### [Problem description]
Return the data exactly, but only from the line containing "geübter man darin ist ?" through its last line.

....

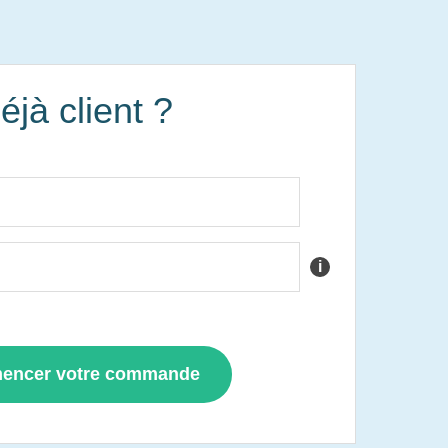
éjà client ?
i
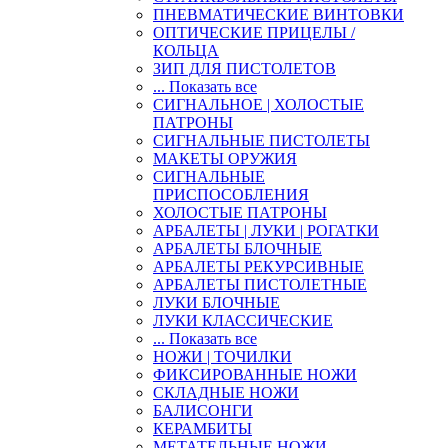
ПНЕВМАТИЧЕСКИЕ ВИНТОВКИ
ОПТИЧЕСКИЕ ПРИЦЕЛЫ /
КОЛЬЦА
ЗИП ДЛЯ ПИСТОЛЕТОВ
... Показать все
СИГНАЛЬНОЕ | ХОЛОСТЫЕ
ПАТРОНЫ
СИГНАЛЬНЫЕ ПИСТОЛЕТЫ
МАКЕТЫ ОРУЖИЯ
СИГНАЛЬНЫЕ
ПРИСПОСОБЛЕНИЯ
ХОЛОСТЫЕ ПАТРОНЫ
АРБАЛЕТЫ | ЛУКИ | РОГАТКИ
АРБАЛЕТЫ БЛОЧНЫЕ
АРБАЛЕТЫ РЕКУРСИВНЫЕ
АРБАЛЕТЫ ПИСТОЛЕТНЫЕ
ЛУКИ БЛОЧНЫЕ
ЛУКИ КЛАССИЧЕСКИЕ
... Показать все
НОЖИ | ТОЧИЛКИ
ФИКСИРОВАННЫЕ НОЖИ
СКЛАДНЫЕ НОЖИ
БАЛИСОНГИ
КЕРАМБИТЫ
МЕТАТЕЛЬНЫЕ НОЖИ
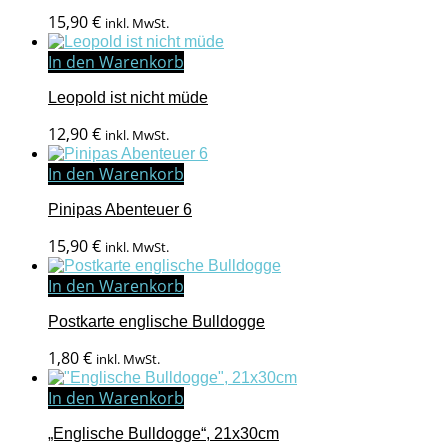
15,90
€
inkl. MwSt.
In den Warenkorb
Leopold ist nicht müde
12,90
€
inkl. MwSt.
In den Warenkorb
Pinipas Abenteuer 6
15,90
€
inkl. MwSt.
In den Warenkorb
Postkarte englische Bulldogge
1,80
€
inkl. MwSt.
In den Warenkorb
„Englische Bulldogge“, 21x30cm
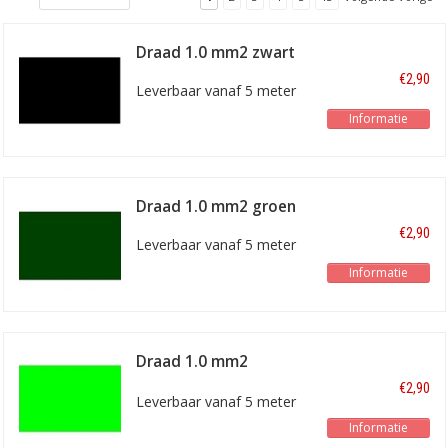
Draad 1.0 mm2 zwart
€2,90
Leverbaar vanaf 5 meter
Informatie
Draad 1.0 mm2 groen
€2,90
Leverbaar vanaf 5 meter
Informatie
Draad 1.0 mm2
lichtgroen
€2,90
Leverbaar vanaf 5 meter
Informatie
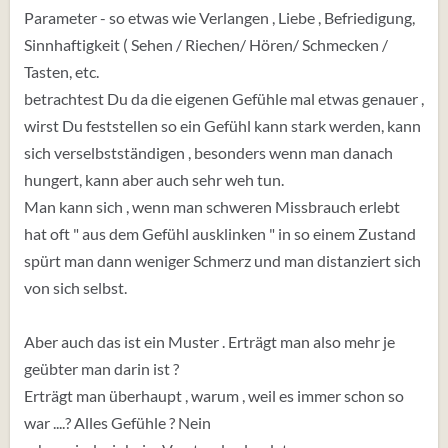
Parameter - so etwas wie Verlangen , Liebe , Befriedigung,
Sinnhaftigkeit ( Sehen / Riechen/ Hören/ Schmecken /
Tasten, etc.
betrachtest Du da die eigenen Gefühle mal etwas genauer ,
wirst Du feststellen so ein Gefühl kann stark werden, kann
sich verselbstständigen , besonders wenn man danach
hungert, kann aber auch sehr weh tun.
Man kann sich , wenn man schweren Missbrauch erlebt
hat oft " aus dem Gefühl ausklinken " in so einem Zustand
spürt man dann weniger Schmerz und man distanziert sich
von sich selbst.
Aber auch das ist ein Muster . Erträgt man also mehr je
geübter man darin ist ?
Erträgt man überhaupt , warum , weil es immer schon so
war ....? Alles Gefühle ? Nein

....

### [Solution below]
geübter man darin ist ?
Erträgt man überhaupt , warum , weil es immer schon so
war ....? Alles Gefühle ? Nein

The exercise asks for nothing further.